## PROBLEM REQUIREMENTS
Give back exactly the lines of the entries below from the line with "慮した設計が特徴です。このブラは、胸を優しく包み込み" to the line with "возведены в графское до", inclusive, and only those.

[Saved data entries]
☆ ☆ ☆ ☆ ☆

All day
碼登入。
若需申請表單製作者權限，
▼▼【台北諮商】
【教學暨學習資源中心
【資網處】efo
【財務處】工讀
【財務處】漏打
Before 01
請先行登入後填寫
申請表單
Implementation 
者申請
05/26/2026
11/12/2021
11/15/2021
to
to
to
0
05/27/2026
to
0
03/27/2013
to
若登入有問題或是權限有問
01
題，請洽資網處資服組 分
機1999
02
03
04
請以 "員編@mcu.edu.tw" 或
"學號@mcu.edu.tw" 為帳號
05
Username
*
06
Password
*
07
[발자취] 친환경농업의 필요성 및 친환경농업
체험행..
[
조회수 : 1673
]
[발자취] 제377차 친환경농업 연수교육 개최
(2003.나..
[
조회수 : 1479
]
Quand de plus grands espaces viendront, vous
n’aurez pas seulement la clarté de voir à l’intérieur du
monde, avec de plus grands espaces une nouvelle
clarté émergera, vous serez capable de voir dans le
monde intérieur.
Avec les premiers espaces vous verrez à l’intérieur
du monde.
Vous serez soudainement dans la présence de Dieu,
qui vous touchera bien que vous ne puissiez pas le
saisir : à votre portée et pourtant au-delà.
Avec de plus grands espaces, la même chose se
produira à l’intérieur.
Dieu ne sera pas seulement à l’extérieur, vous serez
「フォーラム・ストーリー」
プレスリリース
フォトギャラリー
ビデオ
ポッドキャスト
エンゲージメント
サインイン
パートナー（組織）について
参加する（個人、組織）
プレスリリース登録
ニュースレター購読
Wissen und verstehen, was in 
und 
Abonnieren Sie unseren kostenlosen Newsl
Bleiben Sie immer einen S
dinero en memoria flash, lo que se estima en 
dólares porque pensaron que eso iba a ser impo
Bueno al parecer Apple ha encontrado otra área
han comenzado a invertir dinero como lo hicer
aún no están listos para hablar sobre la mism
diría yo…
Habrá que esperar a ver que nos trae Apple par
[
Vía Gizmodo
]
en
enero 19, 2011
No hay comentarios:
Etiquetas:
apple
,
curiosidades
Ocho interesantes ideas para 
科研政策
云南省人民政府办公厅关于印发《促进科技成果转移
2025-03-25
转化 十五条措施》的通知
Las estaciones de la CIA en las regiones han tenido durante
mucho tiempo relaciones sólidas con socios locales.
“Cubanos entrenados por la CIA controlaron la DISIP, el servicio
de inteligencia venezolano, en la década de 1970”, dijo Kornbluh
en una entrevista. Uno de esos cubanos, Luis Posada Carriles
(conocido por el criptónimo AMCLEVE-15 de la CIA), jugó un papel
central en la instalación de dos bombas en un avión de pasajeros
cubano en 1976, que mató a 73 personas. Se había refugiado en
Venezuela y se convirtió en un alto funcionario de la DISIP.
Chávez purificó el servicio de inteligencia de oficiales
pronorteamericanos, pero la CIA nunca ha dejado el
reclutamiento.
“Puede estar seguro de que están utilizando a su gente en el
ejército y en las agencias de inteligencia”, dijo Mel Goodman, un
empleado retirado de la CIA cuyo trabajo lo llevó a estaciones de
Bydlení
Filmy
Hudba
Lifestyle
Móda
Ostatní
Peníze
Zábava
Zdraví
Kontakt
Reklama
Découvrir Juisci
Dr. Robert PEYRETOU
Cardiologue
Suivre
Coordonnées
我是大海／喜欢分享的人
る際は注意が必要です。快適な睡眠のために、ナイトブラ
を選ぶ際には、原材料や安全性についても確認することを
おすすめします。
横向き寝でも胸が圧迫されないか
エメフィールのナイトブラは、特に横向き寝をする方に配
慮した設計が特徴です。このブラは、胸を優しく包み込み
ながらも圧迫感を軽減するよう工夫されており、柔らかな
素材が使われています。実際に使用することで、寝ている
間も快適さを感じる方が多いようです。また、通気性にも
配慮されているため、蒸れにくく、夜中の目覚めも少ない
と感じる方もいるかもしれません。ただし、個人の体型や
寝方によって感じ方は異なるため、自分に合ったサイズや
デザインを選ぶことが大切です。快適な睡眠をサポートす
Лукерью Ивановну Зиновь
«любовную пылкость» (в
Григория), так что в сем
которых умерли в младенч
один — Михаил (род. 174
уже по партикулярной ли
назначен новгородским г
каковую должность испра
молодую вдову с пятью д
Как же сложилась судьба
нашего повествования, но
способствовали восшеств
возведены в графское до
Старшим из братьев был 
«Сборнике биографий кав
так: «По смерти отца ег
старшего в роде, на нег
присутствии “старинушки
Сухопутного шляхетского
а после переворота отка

☆ ☆ ☆ ☆ ☆

## RESPONSE AREA
慮した設計が特徴です。このブラは、胸を優しく包み込み
ながらも圧迫感を軽減するよう工夫されており、柔らかな
素材が使われています。実際に使用することで、寝ている
間も快適さを感じる方が多いようです。また、通気性にも
配慮されているため、蒸れにくく、夜中の目覚めも少ない
と感じる方もいるかもしれません。ただし、個人の体型や
寝方によって感じ方は異なるため、自分に合ったサイズや
デザインを選ぶことが大切です。快適な睡眠をサポートす
Лукерью Ивановну Зиновь
«любовную пылкость» (в
Григория), так что в сем
которых умерли в младенч
один — Михаил (род. 174
уже по партикулярной ли
назначен новгородским г
каковую должность испра
молодую вдову с пятью д
Как же сложилась судьба
нашего повествования, но
способствовали восшеств
возведены в графское до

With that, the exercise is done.